Research for filmmaking included trips to countless Chinese restaurants in the Chinatowns of San Francisco and Oakland, for which the interesting idea of “dumpling filming” was realized. chemical. “We took a bunch of pictures,” she said. “Well, according to the cinematographer, we staged a lot of photo shoots because we wanted to capture the moist, delicious, attractive look and tried to replicate as much as we could on the big screen. ,” she said.
The end of this cooking short film comes with a high-soup supper scene where a mother cooks for her son pouting dumplings: bok choy, sautéed beans, steamed fish with chili sauce, and of course, loads of delicious dumplings that look delicious.
That scene that meets the instantly growling bellies in every theater is the short film's toughest triumph. “The biggest challenge for us is the culinary effect,” explains Shi. “We are all experts in what good food looks like. So are all humans. So if it doesn't look like it's coming or it doesn't look good, it could ruin things." (Didn't happen.)
Meanwhile, Bao started as a personal project for Shi in early 2014. It took a year or more before she submitted her idea, at the suggestion of Inside Out director Pete Docter, to a concept called touting Pixar's short film program. Among the 20 ideas offered by the artists, Shi's was given the green light. She quitted her full-time job as a storyboard artist and spent time perfecting storyboards for her directorial debut.
The first producer Becky Neiman-Cobb, who joined Pixar in 2004 as a production assistant, eventually teamed up with Shi to form the team. “We're kind of an independent squadron,” Neiman-Cobb said of the studio's short film program. “We don't have a big budget, we're always empty for a very long time because it's really up to the people that are available between the productions going on at the studio. So we often have to suspend production because there are no staff available.”

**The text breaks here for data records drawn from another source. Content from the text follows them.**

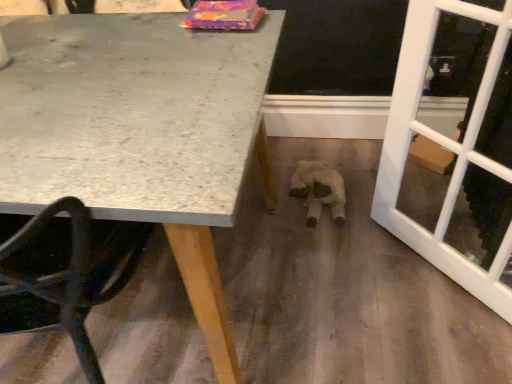 Locate an element on the screen. This screenshot has height=384, width=512. vacant area in front of white plush toy at center is located at coordinates (326, 244). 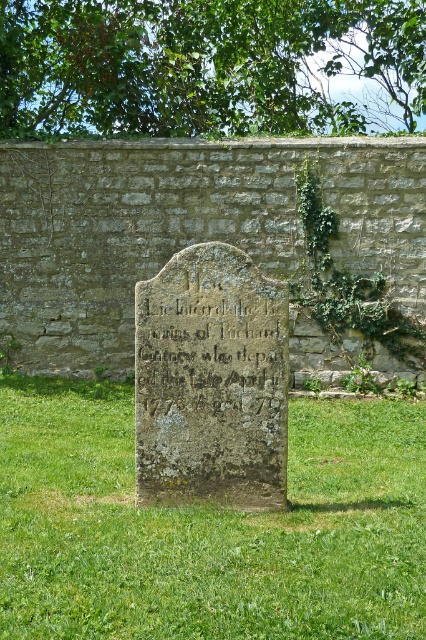 Is green leafy tree at upper center taller than carved stone inscription at center?

Indeed, green leafy tree at upper center has a greater height compared to carved stone inscription at center.

Does green leafy tree at upper center appear under carved stone inscription at center?

No, green leafy tree at upper center is not below carved stone inscription at center.

Image resolution: width=426 pixels, height=640 pixels. In order to click on green leafy tree at upper center in this screenshot , I will do `click(210, 67)`.

The height and width of the screenshot is (640, 426). What are the coordinates of `green leafy tree at upper center` in the screenshot? It's located at (210, 67).

Which is more to the left, green mossy stone at center or green mossy stone monument at center?

Positioned to the left is green mossy stone monument at center.

Is green mossy stone at center further to camera compared to green mossy stone monument at center?

That is False.

Who is more distant from viewer, [371,580] or [258,458]?

Point [258,458]

Find the location of a particular element. Image resolution: width=426 pixels, height=640 pixels. green mossy stone at center is located at coordinates (207, 528).

Can you confirm if green mossy stone at center is positioned to the right of carved stone inscription at center?

Indeed, green mossy stone at center is positioned on the right side of carved stone inscription at center.

Which is below, green mossy stone at center or carved stone inscription at center?

green mossy stone at center is lower down.

Is point (111, 480) positioned after point (189, 406)?

Yes, it is.

The width and height of the screenshot is (426, 640). I want to click on green mossy stone at center, so click(x=207, y=528).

It took about a year and a half to complete, including many starts and stops. It has been the first project ever at the studio to be directed by a woman alone — or any female director since 2012's Brave, which was in the middle of production when Brenda Chapman was replaced by Mark Andrews. “We had a really strong leadership team of first-timers, a lot of them women, so for all of us it was really cool,” Neiman-Cobb said.
For her part, Shi said that she was "still shocked" by this special "first" movie.

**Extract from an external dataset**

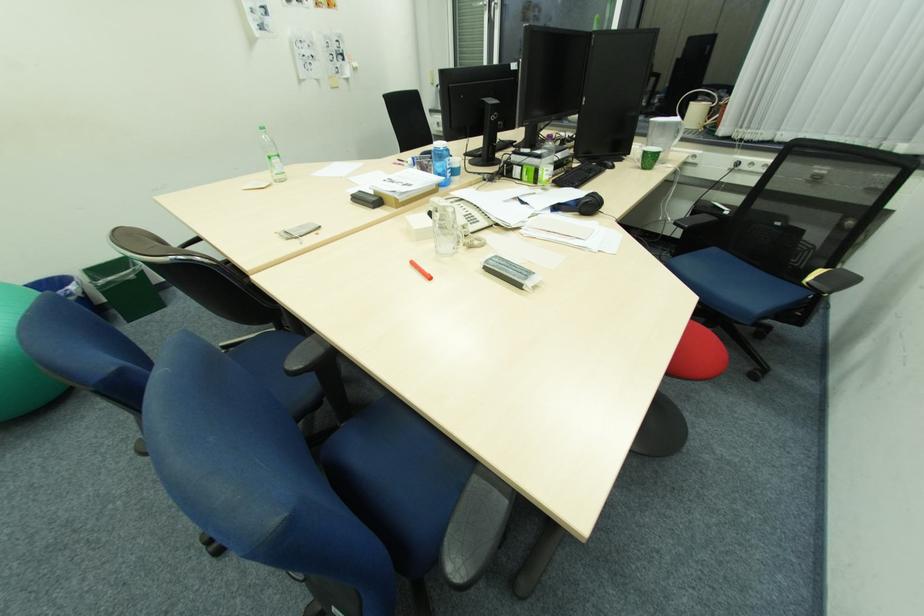 Which object does [581,205] point to?

This point indicates the black headphones.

“So amazing! I feel very honored and humbled and hope I will not be the last and I am the first of many directors of short and feature films to be women,” she said. She is also determined to work towards directing feature-length films. “Definitely I want to direct a feature-length film as my next big project. I'm currently working in the development department at Pixar. It's going to be a big challenge, going from an eight-minute short to a 90-minute film. It is still too early but we are really excited.”

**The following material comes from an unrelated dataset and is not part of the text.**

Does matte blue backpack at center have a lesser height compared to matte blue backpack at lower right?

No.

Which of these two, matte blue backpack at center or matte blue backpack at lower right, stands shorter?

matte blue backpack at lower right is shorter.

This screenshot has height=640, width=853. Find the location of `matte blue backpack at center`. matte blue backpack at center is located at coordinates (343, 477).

When asked if they were afraid that the audience who watched Bao wouldn't be able to see the dumpling like before, Shi laughed. “Hopefully the movie makes people really hungry after watching it,” she said. “You know, really hungry but confused about eating dumplings.”
“A lot of dumplings got hurt while making Bao,” Neiman-Cobb teased.
But they both agree that if there's one thing audiences should do after they leave the theater, it's make a phone call: "Call your mom and invite her out to lunch!" they order. After watching Bao, nothing sounds better than that.